[Problem to solve]
Word for word, copy the listing below and leave out its images.

[Material provided]
━━━━

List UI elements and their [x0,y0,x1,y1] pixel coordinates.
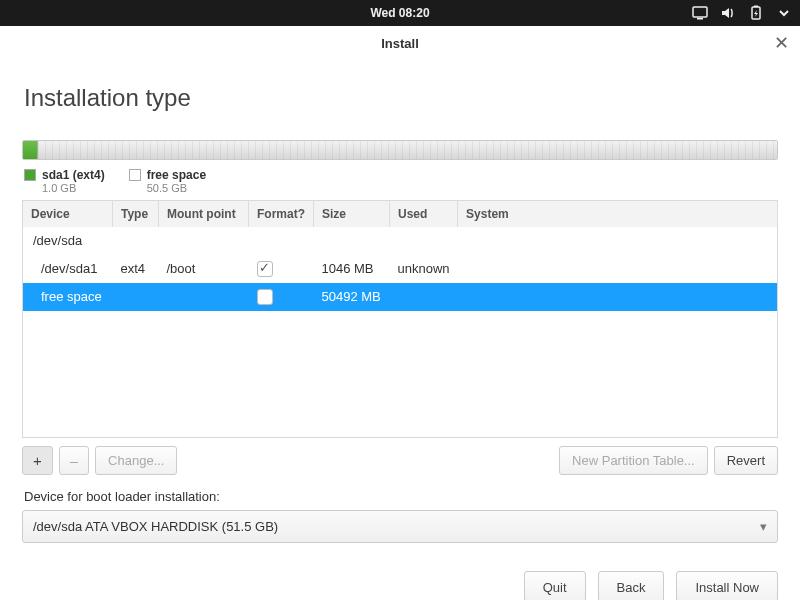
swatch-icon [129,169,141,181]
legend-sub: 50.5 GB [147,182,206,194]
cell-system [458,254,778,283]
col-mount[interactable]: Mount point [159,201,249,228]
cell-used: unknown [390,254,458,283]
svg-rect-0 [693,7,707,17]
clock[interactable]: Wed 08:20 [0,6,800,20]
col-type[interactable]: Type [113,201,159,228]
chevron-down-icon[interactable] [776,5,792,21]
legend-item-used: sda1 (ext4) 1.0 GB [24,168,105,194]
legend-label: sda1 (ext4) [42,168,105,182]
svg-rect-1 [697,18,703,20]
window-titlebar: Install ✕ [0,26,800,60]
legend-item-free: free space 50.5 GB [129,168,206,194]
quit-button[interactable]: Quit [524,571,586,600]
cell-size: 1046 MB [314,254,390,283]
new-partition-table-button[interactable]: New Partition Table... [559,446,708,475]
cell-format [249,254,314,283]
swatch-icon [24,169,36,181]
cell-used [390,283,458,312]
col-size[interactable]: Size [314,201,390,228]
volume-icon[interactable] [720,5,736,21]
select-value: /dev/sda ATA VBOX HARDDISK (51.5 GB) [33,519,278,534]
col-device[interactable]: Device [23,201,113,228]
cell-device: /dev/sda [23,227,778,254]
battery-icon[interactable] [748,5,764,21]
col-system[interactable]: System [458,201,778,228]
install-now-button[interactable]: Install Now [676,571,778,600]
disk-legend: sda1 (ext4) 1.0 GB free space 50.5 GB [24,168,778,194]
page-heading: Installation type [24,84,778,112]
change-partition-button[interactable]: Change... [95,446,177,475]
svg-rect-3 [754,6,758,8]
table-empty-space [23,311,778,437]
table-header-row: Device Type Mount point Format? Size Use… [23,201,778,228]
format-checkbox[interactable] [257,261,273,277]
col-format[interactable]: Format? [249,201,314,228]
close-button[interactable]: ✕ [770,32,792,54]
system-top-bar: Wed 08:20 [0,0,800,26]
cell-size: 50492 MB [314,283,390,312]
screen-icon[interactable] [692,5,708,21]
table-row-partition[interactable]: /dev/sda1 ext4 /boot 1046 MB unknown [23,254,778,283]
cell-device: /dev/sda1 [23,254,113,283]
add-partition-button[interactable]: + [22,446,53,475]
revert-button[interactable]: Revert [714,446,778,475]
legend-label: free space [147,168,206,182]
col-used[interactable]: Used [390,201,458,228]
cell-format [249,283,314,312]
bar-segment-sda1 [23,141,38,159]
back-button[interactable]: Back [598,571,665,600]
bootloader-label: Device for boot loader installation: [24,489,778,504]
legend-sub: 1.0 GB [42,182,105,194]
cell-mount: /boot [159,254,249,283]
format-checkbox[interactable] [257,289,273,305]
bar-segment-free [38,141,777,159]
cell-mount [159,283,249,312]
cell-device: free space [23,283,113,312]
cell-system [458,283,778,312]
remove-partition-button[interactable]: – [59,446,89,475]
table-row-disk[interactable]: /dev/sda [23,227,778,254]
window-title: Install [381,36,419,51]
disk-usage-bar[interactable] [22,140,778,160]
cell-type [113,283,159,312]
bootloader-device-select[interactable]: /dev/sda ATA VBOX HARDDISK (51.5 GB) ▾ [22,510,778,543]
table-row-freespace[interactable]: free space 50492 MB [23,283,778,312]
partition-table[interactable]: Device Type Mount point Format? Size Use… [22,200,778,438]
chevron-down-icon: ▾ [760,519,767,534]
cell-type: ext4 [113,254,159,283]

━━━━

[Problem solution]
List UI elements and their [x0,y0,x1,y1] pixel coordinates.
swatch-icon [129,169,141,181]
legend-sub: 50.5 GB [147,182,206,194]
cell-system [458,254,778,283]
col-mount[interactable]: Mount point [159,201,249,228]
cell-used: unknown [390,254,458,283]
svg-rect-0 [693,7,707,17]
clock[interactable]: Wed 08:20 [0,6,800,20]
col-type[interactable]: Type [113,201,159,228]
chevron-down-icon[interactable] [776,5,792,21]
legend-item-used: sda1 (ext4) 1.0 GB [24,168,105,194]
legend-label: sda1 (ext4) [42,168,105,182]
svg-rect-1 [697,18,703,20]
window-titlebar: Install ✕ [0,26,800,60]
legend-item-free: free space 50.5 GB [129,168,206,194]
quit-button[interactable]: Quit [524,571,586,600]
cell-size: 1046 MB [314,254,390,283]
new-partition-table-button[interactable]: New Partition Table... [559,446,708,475]
cell-format [249,254,314,283]
swatch-icon [24,169,36,181]
cell-used [390,283,458,312]
col-size[interactable]: Size [314,201,390,228]
volume-icon[interactable] [720,5,736,21]
select-value: /dev/sda ATA VBOX HARDDISK (51.5 GB) [33,519,278,534]
col-device[interactable]: Device [23,201,113,228]
cell-device: /dev/sda [23,227,778,254]
battery-icon[interactable] [748,5,764,21]
col-system[interactable]: System [458,201,778,228]
install-now-button[interactable]: Install Now [676,571,778,600]
disk-legend: sda1 (ext4) 1.0 GB free space 50.5 GB [24,168,778,194]
page-heading: Installation type [24,84,778,112]
change-partition-button[interactable]: Change... [95,446,177,475]
svg-rect-3 [754,6,758,8]
table-empty-space [23,311,778,437]
table-header-row: Device Type Mount point Format? Size Use… [23,201,778,228]
format-checkbox[interactable] [257,261,273,277]
col-format[interactable]: Format? [249,201,314,228]
close-button[interactable]: ✕ [770,32,792,54]
system-top-bar: Wed 08:20 [0,0,800,26]
cell-size: 50492 MB [314,283,390,312]
screen-icon[interactable] [692,5,708,21]
table-row-partition[interactable]: /dev/sda1 ext4 /boot 1046 MB unknown [23,254,778,283]
cell-device: /dev/sda1 [23,254,113,283]
add-partition-button[interactable]: + [22,446,53,475]
revert-button[interactable]: Revert [714,446,778,475]
legend-label: free space [147,168,206,182]
col-used[interactable]: Used [390,201,458,228]
cell-format [249,283,314,312]
bar-segment-sda1 [23,141,38,159]
back-button[interactable]: Back [598,571,665,600]
bootloader-label: Device for boot loader installation: [24,489,778,504]
legend-sub: 1.0 GB [42,182,105,194]
cell-mount: /boot [159,254,249,283]
format-checkbox[interactable] [257,289,273,305]
bar-segment-free [38,141,777,159]
cell-mount [159,283,249,312]
cell-device: free space [23,283,113,312]
cell-system [458,283,778,312]
remove-partition-button[interactable]: – [59,446,89,475]
table-row-disk[interactable]: /dev/sda [23,227,778,254]
window-title: Install [381,36,419,51]
disk-usage-bar[interactable] [22,140,778,160]
cell-type [113,283,159,312]
bootloader-device-select[interactable]: /dev/sda ATA VBOX HARDDISK (51.5 GB) ▾ [22,510,778,543]
table-row-freespace[interactable]: free space 50492 MB [23,283,778,312]
partition-table[interactable]: Device Type Mount point Format? Size Use… [22,200,778,438]
chevron-down-icon: ▾ [760,519,767,534]
cell-type: ext4 [113,254,159,283]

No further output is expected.